SCCG Take — A medida dá instrumento concreto de recuperação de ativos ilícitos e reforça a fiscalização. Operadores irregulares enfrentam maior risco de perda patrimonial, enquanto o mercado regulado ganha ambiente mais equilibrado.
O Ministério da Justiça e Segurança Pública (MJSP) instituiu um processo administrativo para perseguir a potencial perda de mais de R$ 1 bilhão em fundos bloqueados vinculados a operadores de apostas de quota fixa irregulares. A ação foi formalizada pela Portaria MJSP No. 1.287/2026, assinada pelo ministro da justiça Wellington César Lima e Silva em 2 de setembro e publicada em 3 de setembro, conforme reportado pela G3 Newswire.

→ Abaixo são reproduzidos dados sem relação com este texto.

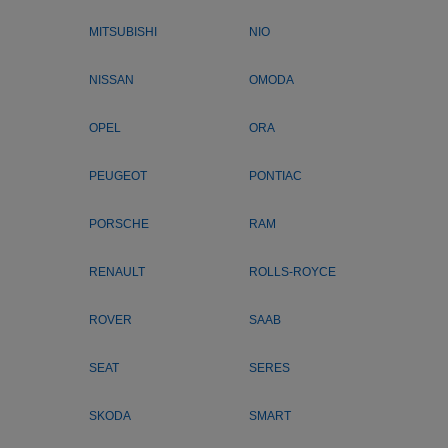
MITSUBISHI
NIO
NISSAN
OMODA
OPEL
ORA
PEUGEOT
PONTIAC
PORSCHE
RAM
RENAULT
ROLLS-ROYCE
ROVER
SAAB
SEAT
SERES
SKODA
SMART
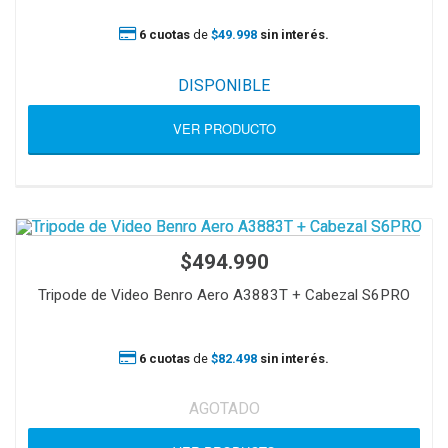
6 cuotas
de
$49.998
sin interés.
DISPONIBLE
VER PRODUCTO
$494.990
Tripode de Video Benro Aero A3883T + Cabezal S6PRO
6 cuotas
de
$82.498
sin interés.
AGOTADO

Os recursos ainda não foram incorporados pelo governo federal. Eles precisam percorrer etapas administrativas completas seguidas de decisão judicial de confisco para integrar os ativos da União e ser direcionados ao Fundo Nacional de Segurança Pública (FNSP).
A Secretaria Nacional de Segurança Pública (Senasp) gerencia o fluxo por meio da Diretoria de Gestão do Fundo Nacional de Segurança Pública (DGFNSP). O órgão recebe casos enviados pela Secretaria de Prêmios e Apostas (SPA), analisa a documentação, instaura o processo, investiga e profere decisão em primeira instância.
Quando o DGFNSP entender cabível o confisco, remete o caso à Advocacia-Geral da União (AGU) para avaliação jurídica e definição de estratégia processual. Uma comissão de ao menos três servidores públicos elabora relatório conclusivo com base em documentos e provas. As partes notificadas dispõem de 15 dias para apresentar defesa, documentos, evidências e testemunhas. Recurso contra decisão de primeira instância deve ser interposto em 10 dias e será julgado pelo próprio ministro da justiça.
O secretário nacional de segurança pública, Chico Lucas, afirmou que o novo processo cria um caminho para que o dinheiro movimentado na ilegalidade retorne à sociedade na forma de segurança pública, referindo-se a um montante potencial superior a R$ 1 bilhão que, uma vez concluídas todas as etapas administrativas e judiciais, poderia fortalecer o Fundo Nacional de Segurança Pública e aumentar a capacidade de investimento nos estados e no Distrito Federal.
Decisão administrativa não transfere automaticamente os valores ao erário. Somente sentença judicial transitada em julgado autoriza a incorporação ao FNSP. Os recursos eventualmente recebidos serão monitorados pela DGFNSP, que recebe proposta de alocação da Senasp conforme regras orçamentárias, financeiras e de planejamento estratégico. Sempre que possível, priorizam-se transferências aos estados e ao Distrito Federal via mecanismo fundo a fundo.
A portaria determina ainda o reporte imediato de indícios de outros ilícitos. Evidências de crimes vão para Ministério Público e polícia; possíveis débitos tributários são comunicados à Receita Federal e à Procuradoria-Geral da Fazenda Nacional. A norma entrou em vigor na data de sua publicação.
Essa estrutura oferece clareza procedimental, mas depende de coordenação entre órgãos para efetiva recuperação dos valores.